2) We are called to constantly critique the "production oriented" expectation of religious life and recover our mystic spirit. Sad to say, in many religious communities, prayer has become stale and routine, no longer experienced as the breath of life of the Spirit. Today as ever before, we are faced with a new challenge and a consequent invitation to return to mysticism, an experience of being in close contact with the divine, and to be touched by God’s spirit. The "greening of consecrated life" is a way of helping us recover our mystic spirit.

3) Precisely because the world is fragmenting and systems as we have known them are in crisis, the demand for authenticity and coherence between what one believes and what one does is not extinguished. In fact, there is a greater consciousness that meaning must come from within ourselves and not be imposed from outside.

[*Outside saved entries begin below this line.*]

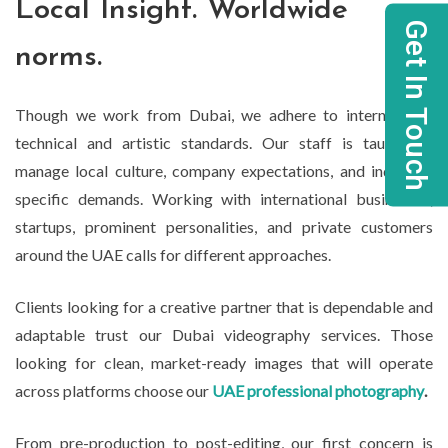
Local Insight. Worldwide
Get In Touch
norms.
Though we work from Dubai, we adhere to international
technical and artistic standards. Our staff is taught to
manage local culture, company expectations, and industry-
specific demands. Working with international businesses,
startups, prominent personalities, and private customers
around the UAE calls for different approaches.
Clients looking for a creative partner that is dependable and
adaptable trust our Dubai videography services. Those
looking for clean, market-ready images that will operate
across platforms choose our
UAE professional photography
.
From pre-production to post-editing, our first concern is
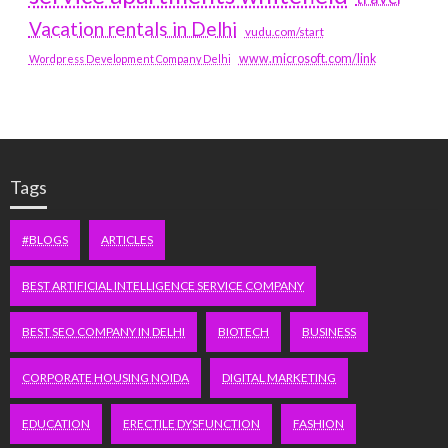
Vacation rentals in Delhi
vudu.com/start
www.microsoft.com/link
Wordpress Development Company Delhi
Tags
#BLOGS
ARTICLES
BEST ARTIFICIAL INTELLIGENCE SERVICE COMPANY
BEST SEO COMPANY IN DELHI
BIOTECH
BUSINESS
CORPORATE HOUSING NOIDA
DIGITAL MARKETING
EDUCATION
ERECTILE DYSFUNCTION
FASHION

This makes us realize that a more personalized education and human formation is therefore needed in order to enhance the unique and unrepeatable mystery of the person. I have mentioned earlier that in every age, there is attention to the search for the authentic self, the person one is created and called to be, but in our post-modern world we need to develop a greater appreciation for the complementarities of human development and spiritual growth. We must therefore incorporate in our religious formation a more holistic approach. orso polareorso polare

sr. Judette Gallares, RC

Question for Reflection:

Sr. Judette promotes the "greening of consecrated life." Do you receive this as an invitation to live contemplatively and compassionately in today’s world? If so, can you give a concrete example/s?